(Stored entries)

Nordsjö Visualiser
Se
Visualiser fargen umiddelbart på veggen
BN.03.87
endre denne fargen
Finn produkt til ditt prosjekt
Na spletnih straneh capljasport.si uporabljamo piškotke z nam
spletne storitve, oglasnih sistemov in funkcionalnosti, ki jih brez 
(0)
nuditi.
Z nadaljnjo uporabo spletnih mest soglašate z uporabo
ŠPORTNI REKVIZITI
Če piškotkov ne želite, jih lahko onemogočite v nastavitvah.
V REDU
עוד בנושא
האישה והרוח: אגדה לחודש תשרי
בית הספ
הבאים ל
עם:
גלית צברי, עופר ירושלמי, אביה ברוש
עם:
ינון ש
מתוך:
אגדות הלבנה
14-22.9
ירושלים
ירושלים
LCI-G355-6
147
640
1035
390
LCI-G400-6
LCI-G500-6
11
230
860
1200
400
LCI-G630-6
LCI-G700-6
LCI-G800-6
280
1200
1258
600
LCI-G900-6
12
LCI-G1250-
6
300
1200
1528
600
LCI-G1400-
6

---

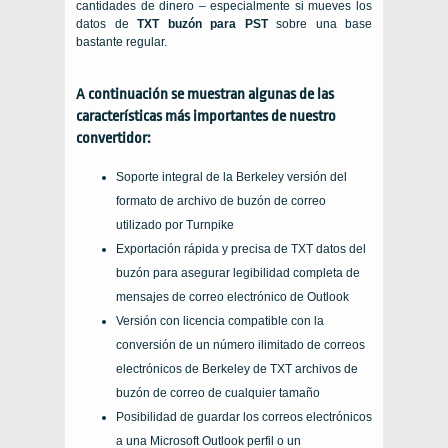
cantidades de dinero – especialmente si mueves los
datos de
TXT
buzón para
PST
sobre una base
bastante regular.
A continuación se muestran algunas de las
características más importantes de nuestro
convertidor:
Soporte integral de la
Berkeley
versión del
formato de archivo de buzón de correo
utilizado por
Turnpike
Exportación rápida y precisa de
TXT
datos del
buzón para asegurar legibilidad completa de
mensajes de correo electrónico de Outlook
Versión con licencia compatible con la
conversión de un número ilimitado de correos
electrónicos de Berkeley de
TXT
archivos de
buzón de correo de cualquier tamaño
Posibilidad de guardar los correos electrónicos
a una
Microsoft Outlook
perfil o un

...

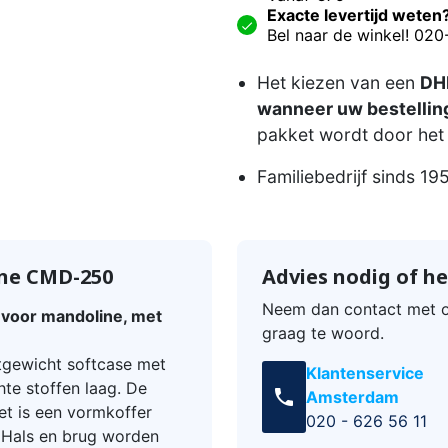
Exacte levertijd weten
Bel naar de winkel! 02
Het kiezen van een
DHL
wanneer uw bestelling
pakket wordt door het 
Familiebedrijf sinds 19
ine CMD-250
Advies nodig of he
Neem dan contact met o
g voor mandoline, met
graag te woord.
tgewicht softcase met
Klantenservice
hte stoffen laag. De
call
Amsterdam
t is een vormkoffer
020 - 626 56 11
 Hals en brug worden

__WORK REQUEST__
Give back precisely the lines above that start at the line containing "tgewicht softcase met" and end at the line containing "Hals en brug worden", inclusive. No other lines belong in the output.

__RESULT BELOW__
tgewicht softcase met
Klantenservice
hte stoffen laag. De
call
Amsterdam
t is een vormkoffer
020 - 626 56 11
 Hals en brug worden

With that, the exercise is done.